South Africa’s Die Antwoord first made a splash in the States earlier this year with their stunningly edited, sometimes-creepy video for “Enter the Ninja.” The song, a mix of rave, rap and the uniquely childlike voice of the duo’s female contingent, Yo-Landi Vi$$er, was only an introduction into their world.
“Our style is incredibly, like, WWF, too fast, too furious, but the ingredients are South African,” rapper Ninja told MTV News about the band’s sound and aesthetic.
They’re also heavily rooted in the Zef subculture. “Zef is, like, a style,” he explained, “but it’s got a lot of … it’s got like a look. It’s a South African style that we just kind of … it’s broken around and we kind of stuck it together. But there’s a whole Zef language.”
The slang is an integral part of the Die Antwoord canon and is featured heavily throughout their major-label debut, $O$.
Because their American fans — they admit they first broke out Stateside before their popularity grew back home — aren’t privy to some of the vernacular, we had them translate some popular Zef words and phrases.
” ’Vat pomp': When you say ’What’s up,’ like, ’Hello,’ we say ’Vat pomp.’ It means, like, ’What’s pumping?’ ” Ninja explained. “But they’re not actual words. They’re slang words, but there’s lots of them.”

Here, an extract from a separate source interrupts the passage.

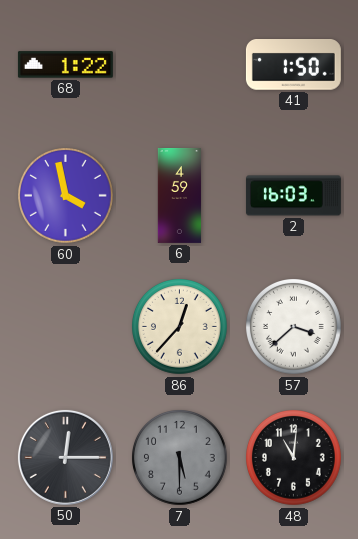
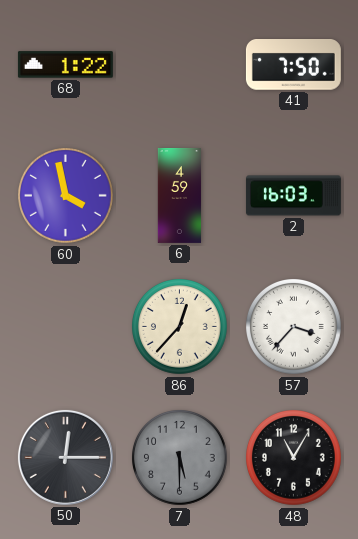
41: 1:50 -> 7:50
57: 3:38 -> 3:37
48: 11:01 -> 11:05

The band has pitched in to make sure nothing gets lost in translation. “We started to notice that the Zef slang is kind of like — if you know ’Lord of the Rings,’ it’s kind of like learning the Elvish alphabet,” Ninja said. “So we put all our translations, ’cause people always don’t know what we’re talking about … [on] our interwebs on DieAntwoord.com. It’s all our lyrics with Zef translations to help people understand. People enjoy that kind of thing. It’s like a whole world opens up.”